The industry appropriated elements of Black culture and heavily invested advertising dollars into African American publications.

Refuting tobacco industry talking points

Why is removing the sale of menthols an equity issue?

For decades, the tobacco industry specifically marketed menthols to African American communities. The industry appropriated elements of Black culture and heavily invested advertising dollars into African American publications. They are known for sponsoring Black events like the KOOL Jazz festival, saturating urban Black neighborhood stores with ads, and pricing menthols more cheaply in Black neighborhoods. As a result of their efforts, 85% of African American smokers choose menthols while less than 30% of white smokers prefer menthols.

Isn’t tobacco use an issue of personal responsibility?

The tobacco industry used to distribute free samples of their deadly products to underage youth, handing them out from mobile units in Black neighborhoods like an ice cream truck. To this day, tobacco companies donate millions of dollars to institutions that provide credible unbiased information for making good decisions. These include historically Black colleges and universities, African American newspapers, civic leaders, researchers, and elected officials. Research shows that quitting menthols is more difficult than quitting tobacco without this characterizing flavor. African Americans consistently report more, but less successful attempts at quitting menthols. It is possible that tobacco use is not as personal of a choice as many assume.

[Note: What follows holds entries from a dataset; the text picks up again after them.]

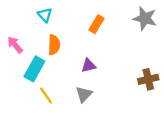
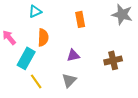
cyan triangle: (45, 15) -> (35, 11), turned 48
orange rectangle: (97, 24) -> (80, 19), turned -42
brown cross: (148, 79) -> (113, 60), moved

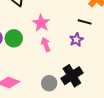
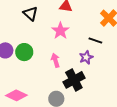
pink star: (41, 23) -> (60, 31), moved
black cross: (72, 76) -> (74, 80), moved

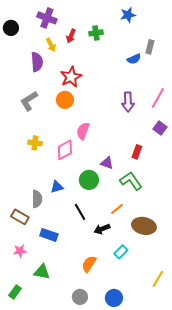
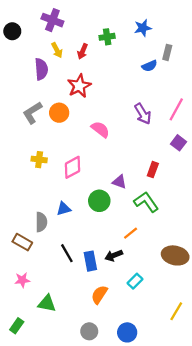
blue star: (128, 15) -> (143, 28), moved
red arrow: (71, 36) -> (83, 51), moved
orange circle: (65, 100) -> (59, 113), moved
purple arrow: (128, 102) -> (143, 114), turned -30
pink semicircle: (83, 131) -> (100, 129), moved, turned 108
black line: (80, 212) -> (67, 253), moved
brown ellipse: (144, 226) -> (175, 255), moved
blue rectangle: (49, 235) -> (90, 261), moved, turned 60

I heard a rumor that the law that will remove menthol from cigarettes could lead to increased policing in Black communities. Is this true?

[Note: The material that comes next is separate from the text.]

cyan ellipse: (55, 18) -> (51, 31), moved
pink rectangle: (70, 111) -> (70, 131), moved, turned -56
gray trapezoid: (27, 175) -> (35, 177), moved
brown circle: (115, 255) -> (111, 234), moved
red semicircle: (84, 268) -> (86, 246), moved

This is a tobacco industry argument that exploits the real issues of police brutality and mass incarceration. Excessive force and systemic racism are problems that must be addressed independently of public health measures. The FDA rule would stop manufacturers from adding menthol as a flavor ingredient into cigarettes - that’s it. It does not penalize or open the door for police to stop people from smoking, buying, or having menthol cigarettes. Some state and local laws remove flavored tobacco products from shelves and only regulate retail stores, not individual people.

 

Will removing menthol from cigarettes lead to the creation of an illegal market?

All evidence points to no. Economic data from countries like Canada (that have already removed menthol cigarettes from their markets) and the United States show that after removing menthol and other flavored cigarettes there was no substantial increase in illicit trade of menthol cigarettes internationally or domestically. In other words, these laws do not create an entire illegal market. Remember, the United States already removed all other flavors (like grape and strawberry) except for menthol and tobacco in 2009. There was no illicit trade market created as a result and economists say it is extremely unlikely if the FDA added menthol to that list of already prohibited flavors in cigarettes. The industry pushing this claim about illegal menthol markets plays into harmful stereotypes against African Americans as it asserts Black people will turn to criminal activity. In reality, surveys show that if menthol were removed from the market it would actually encourage African Americans to quit menthols and treat nicotine addiction rather than seek it from a "black market".
 

Is the FDA just trying to take away our personal freedom?

Flavors were already removed from cigarettes in 2009, with the exception of menthol. Like food, drugs, cleaning products and cosmetics, the FDA regulates products that threaten the public’s health or safety. They do not regulate personal choices.